--- START ---

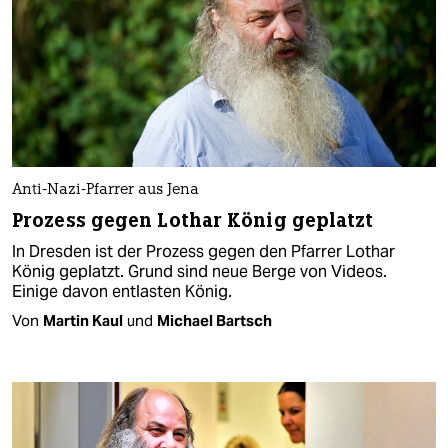
Anti-Nazi-Pfarrer aus Jena
Prozess gegen Lothar König geplatzt
In Dresden ist der Prozess gegen den Pfarrer Lothar
König geplatzt. Grund sind neue Berge von Videos.
Einige davon entlasten König.
Von
Martin Kaul
und
Michael Bartsch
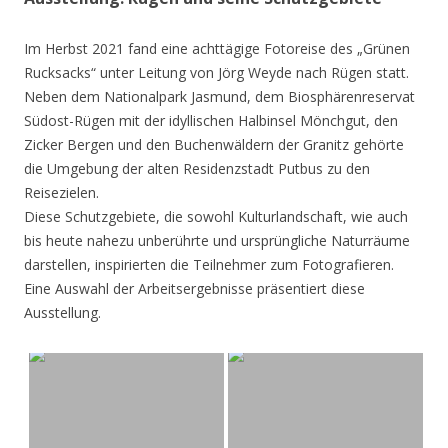
Im Herbst 2021 fand eine achttägige Fotoreise des „Grünen
Rucksacks“ unter Leitung von Jörg Weyde nach Rügen statt.
Neben dem Nationalpark Jasmund, dem Biosphärenreservat
Südost-Rügen mit der idyllischen Halbinsel Mönchgut, den
Zicker Bergen und den Buchenwäldern der Granitz gehörte
die Umgebung der alten Residenzstadt Putbus zu den
Reisezielen.
Diese Schutzgebiete, die sowohl Kulturlandschaft, wie auch
bis heute nahezu unberührte und ursprüngliche Naturräume
darstellen, inspirierten die Teilnehmer zum Fotografieren.
Eine Auswahl der Arbeitsergebnisse präsentiert diese
Ausstellung.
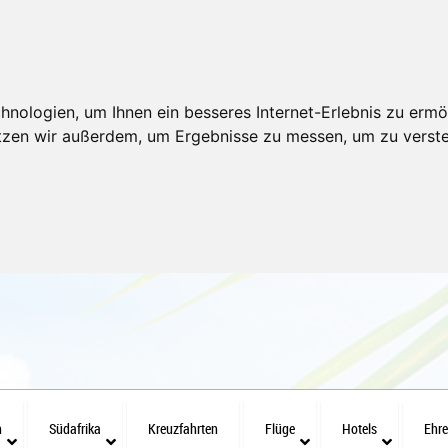
nologien, um Ihnen ein besseres Internet-Erlebnis zu ermö
utzen wir außerdem, um Ergebnisse zu messen, um zu ver
n
Südafrika
Kreuzfahrten
Flüge
Hotels
Ehr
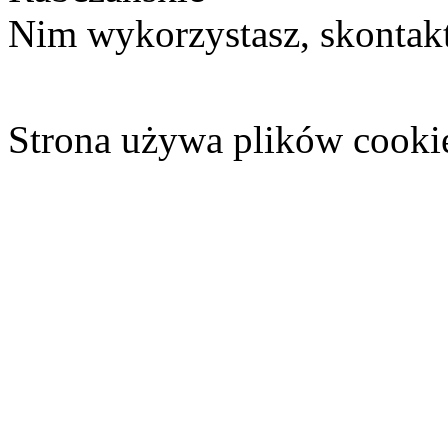
Nim wykorzystasz, skontakt
Strona używa plików cooki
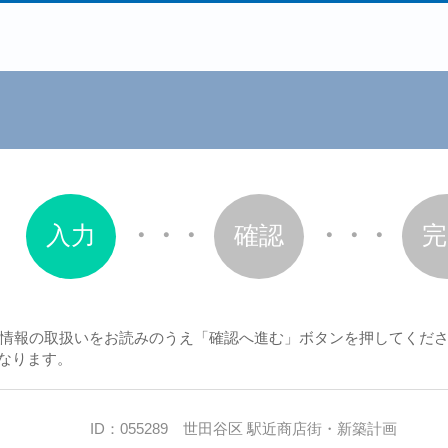
入力
・・・
確認
・・・
完
情報の取扱いをお読みのうえ「確認へ進む」ボタンを押してくだ
なります。
ID：055289 世田谷区 駅近商店街・新築計画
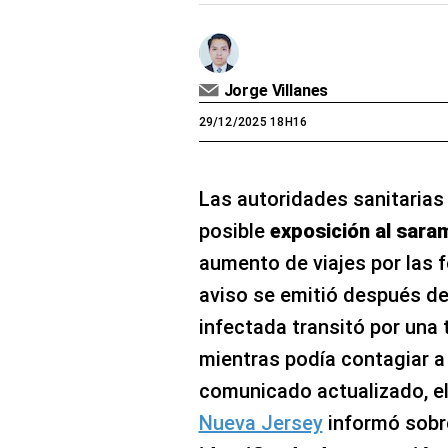
Jorge Villanes
29/12/2025 18H16
Las autoridades sanitarias 
posible
exposición al sara
aumento de viajes por las 
aviso se emitió después d
infectada transitó por una
mientras podía contagiar a
comunicado actualizado, e
Nueva Jersey
informó sobr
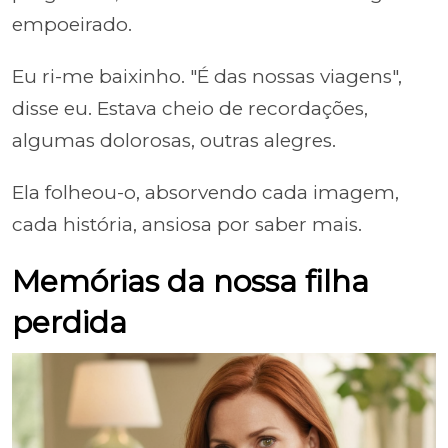
empoeirado.
Eu ri-me baixinho. "É das nossas viagens",
disse eu. Estava cheio de recordações,
algumas dolorosas, outras alegres.
Ela folheou-o, absorvendo cada imagem,
cada história, ansiosa por saber mais.
Memórias da nossa filha
perdida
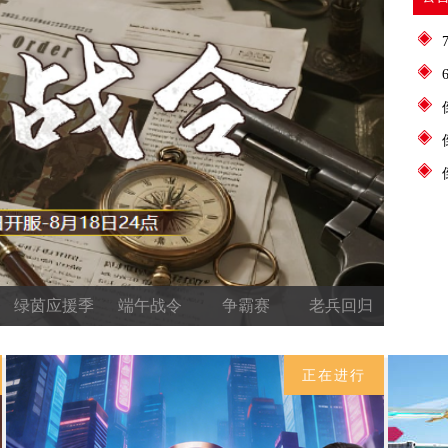
告
上线
模式
绿茵应援季
端午战令
争霸赛
老兵回归
正在进行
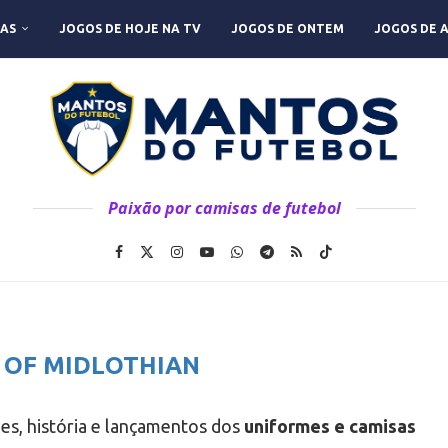
AS
JOGOS DE HOJE NA TV
JOGOS DE ONTEM
JOGOS DE 
Paixão por camisas de futebol
 OF MIDLOTHIAN
des, história e lançamentos dos
uniformes e camisas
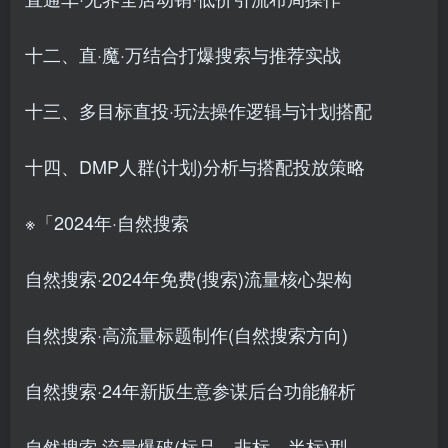
十二、直·魔·万结合打爆搜索与推荐实战
十三、多目标直投·玩法操作逻辑与计划搭配
十四、DMP人群(计划)分析与搭配投放策略
※「2024年·自然搜索
自然搜索·2024年免费(搜索)流量核心架构
自然搜索·高流量标题制作(自然搜索方向)
自然搜索·24年新版生意参谋后台功能解析
自然搜索·流量爆破(标品、非标、半标)型、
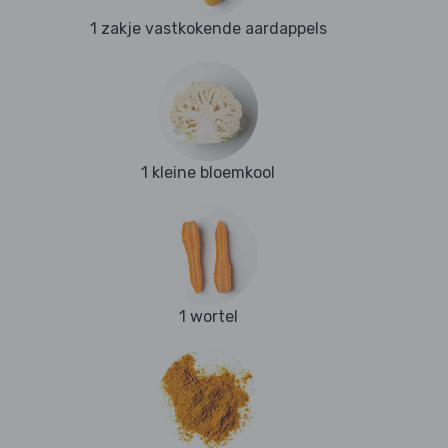
1 zakje vastkokende aardappels
1 kleine bloemkool
1 wortel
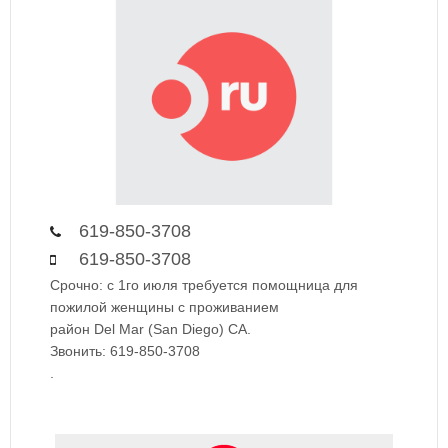
619-850-3708
619-850-3708
Срочно: с 1го июля требуется помощница для
пожилой женщины с проживанием
район Del Mar (San Diego) CA.
Звонить: 619-850-3708
.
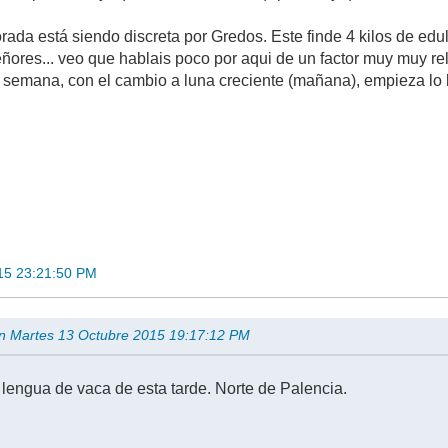
orada está siendo discreta por Gredos. Este finde 4 kilos de edu
ores... veo que hablais poco por aqui de un factor muy muy rele
 semana, con el cambio a luna creciente (mañana), empieza lo
15 23:21:50 PM
en Martes 13 Octubre 2015 19:17:12 PM
 lengua de vaca de esta tarde. Norte de Palencia.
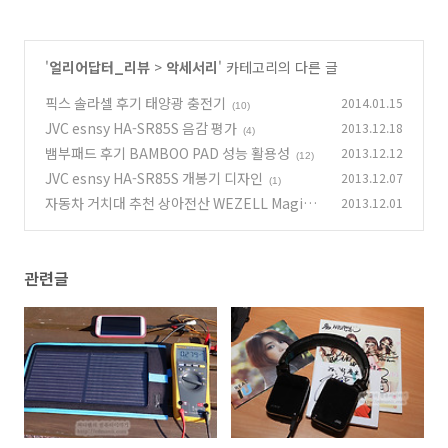
'
얼리어답터_리뷰
>
악세서리
' 카테고리의 다른 글
픽스 솔라셀 후기 태양광 충전기
2014.01.15
(10)
JVC esnsy HA-SR85S 음감 평가
2013.12.18
(4)
뱀부패드 후기 BAMBOO PAD 성능 활용성
2013.12.12
(12)
JVC esnsy HA-SR85S 개봉기 디자인
2013.12.07
(1)
자동차 거치대 추천 상아전산 WEZELL Magic c
2013.12.01
ube
(6)
관련글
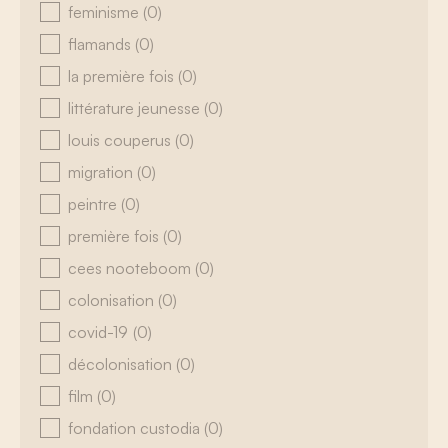
feminisme
(0)
flamands
(0)
la première fois
(0)
littérature jeunesse
(0)
louis couperus
(0)
migration
(0)
peintre
(0)
première fois
(0)
cees nooteboom
(0)
colonisation
(0)
covid-19
(0)
décolonisation
(0)
film
(0)
fondation custodia
(0)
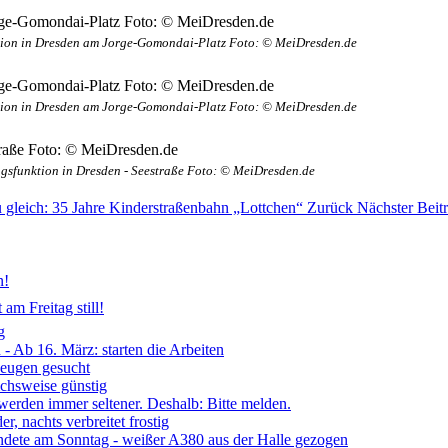
tion in Dresden am Jorge-Gomondai-Platz Foto: © MeiDresden.de
tion in Dresden am Jorge-Gomondai-Platz Foto: © MeiDresden.de
gsfunktion in Dresden - Seestraße Foto: © MeiDresden.de
zu gleich: 35 Jahre Kinderstraßenbahn „Lottchen“
Zurück
Nächster Beit
n!
am Freitag still!
g
- Ab 16. März: starten die Arbeiten
Zeugen gesucht
ichsweise günstig
 werden immer seltener. Deshalb: Bitte melden.
, nachts verbreitet frostig
ndete am Sonntag - weißer A380 aus der Halle gezogen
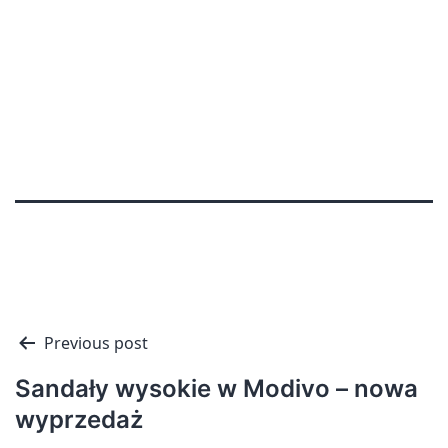
Nawigacja
Previous post
wpisu
Sandały wysokie w Modivo – nowa
wyprzedaż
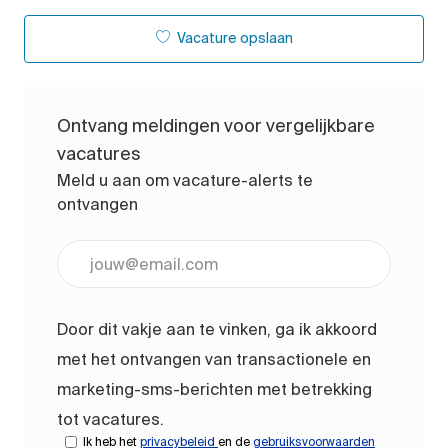
Vacature opslaan
Ontvang meldingen voor vergelijkbare
vacatures
Meld u aan om vacature-alerts te
ontvangen
Voer uw e-mailadres in (vereist)
Door dit vakje aan te vinken, ga ik akkoord
met het ontvangen van transactionele en
marketing-sms-berichten met betrekking
tot vacatures.
Ik heb het
privacybeleid
en de
gebruiksvoorwaarden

--- END ---

WORK TASK :: Each line of the material goes into your copy unchanged, but no picture does.

SOLUTION BELOW ::
Anti-Nazi-Pfarrer aus Jena
Prozess gegen Lothar König geplatzt
In Dresden ist der Prozess gegen den Pfarrer Lothar
König geplatzt. Grund sind neue Berge von Videos.
Einige davon entlasten König.
Von
Martin Kaul
und
Michael Bartsch
Im Herbst 2021 fand eine achttägige Fotoreise des „Grünen
Rucksacks“ unter Leitung von Jörg Weyde nach Rügen statt.
Neben dem Nationalpark Jasmund, dem Biosphärenreservat
Südost-Rügen mit der idyllischen Halbinsel Mönchgut, den
Zicker Bergen und den Buchenwäldern der Granitz gehörte
die Umgebung der alten Residenzstadt Putbus zu den
Reisezielen.
Diese Schutzgebiete, die sowohl Kulturlandschaft, wie auch
bis heute nahezu unberührte und ursprüngliche Naturräume
darstellen, inspirierten die Teilnehmer zum Fotografieren.
Eine Auswahl der Arbeitsergebnisse präsentiert diese
Ausstellung.
nologien, um Ihnen ein besseres Internet-Erlebnis zu ermö
utzen wir außerdem, um Ergebnisse zu messen, um zu ver
n
Südafrika
Kreuzfahrten
Flüge
Hotels
Ehr
Nim wykorzystasz, skontakt
Strona używa plików cooki
入力
・・・
確認
・・・
完
情報の取扱いをお読みのうえ「確認へ進む」ボタンを押してくだ
なります。
ID：055289 世田谷区 駅近商店街・新築計画
Jorge Villanes
29/12/2025 18H16
Las autoridades sanitarias 
posible
exposición al sara
aumento de viajes por las 
aviso se emitió después d
infectada transitó por una
mientras podía contagiar a
comunicado actualizado, e
Nueva Jersey
informó sobr
empoeirado.
Eu ri-me baixinho. "É das nossas viagens",
disse eu. Estava cheio de recordações,
algumas dolorosas, outras alegres.
Ela folheou-o, absorvendo cada imagem,
cada história, ansiosa por saber mais.
Memórias da nossa filha
perdida
告
上线
模式
绿茵应援季
端午战令
争霸赛
老兵回归
正在进行
AS
JOGOS DE HOJE NA TV
JOGOS DE ONTEM
JOGOS DE 
Paixão por camisas de futebol
 OF MIDLOTHIAN
des, história e lançamentos dos
uniformes e camisas
十二、直·魔·万结合打爆搜索与推荐实战
十三、多目标直投·玩法操作逻辑与计划搭配
十四、DMP人群(计划)分析与搭配投放策略
※「2024年·自然搜索
自然搜索·2024年免费(搜索)流量核心架构
自然搜索·高流量标题制作(自然搜索方向)
自然搜索·24年新版生意参谋后台功能解析
自然搜索·流量爆破(标品、非标、半标)型、
1 zakje vastkokende aardappels
1 kleine bloemkool
1 wortel
619-850-3708
619-850-3708
Срочно: с 1го июля требуется помощница для
пожилой женщины с проживанием
район Del Mar (San Diego) CA.
Звонить: 619-850-3708
.
orada está siendo discreta por Gredos. Este finde 4 kilos de edu
ores... veo que hablais poco por aqui de un factor muy muy rele
 semana, con el cambio a luna creciente (mañana), empieza lo
15 23:21:50 PM
en Martes 13 Octubre 2015 19:17:12 PM
 lengua de vaca de esta tarde. Norte de Palencia.
'
얼리어답터_리뷰
>
악세서리
' 카테고리의 다른 글
픽스 솔라셀 후기 태양광 충전기
2014.01.15
(10)
JVC esnsy HA-SR85S 음감 평가
2013.12.18
(4)
뱀부패드 후기 BAMBOO PAD 성능 활용성
2013.12.12
(12)
JVC esnsy HA-SR85S 개봉기 디자인
2013.12.07
(1)
자동차 거치대 추천 상아전산 WEZELL Magic c
2013.12.01
ube
(6)
관련글
feminisme
(0)
flamands
(0)
la première fois
(0)
littérature jeunesse
(0)
louis couperus
(0)
migration
(0)
peintre
(0)
première fois
(0)
cees nooteboom
(0)
colonisation
(0)
covid-19
(0)
décolonisation
(0)
film
(0)
fondation custodia
(0)
tion in Dresden am Jorge-Gomondai-Platz Foto: © MeiDresden.de
tion in Dresden am Jorge-Gomondai-Platz Foto: © MeiDresden.de
gsfunktion in Dresden - Seestraße Foto: © MeiDresden.de
zu gleich: 35 Jahre Kinderstraßenbahn „Lottchen“
Zurück
Nächster Beit
n!
am Freitag still!
g
- Ab 16. März: starten die Arbeiten
Zeugen gesucht
ichsweise günstig
 werden immer seltener. Deshalb: Bitte melden.
, nachts verbreitet frostig
ndete am Sonntag - weißer A380 aus der Halle gezogen
Nawigacja
Previous post
wpisu
Sandały wysokie w Modivo – nowa
wyprzedaż
Vacature opslaan
Ontvang meldingen voor vergelijkbare
vacatures
Meld u aan om vacature-alerts te
ontvangen
Voer uw e-mailadres in (vereist)
Door dit vakje aan te vinken, ga ik akkoord
met het ontvangen van transactionele en
marketing-sms-berichten met betrekking
tot vacatures.
Ik heb het
privacybeleid
en de
gebruiksvoorwaarden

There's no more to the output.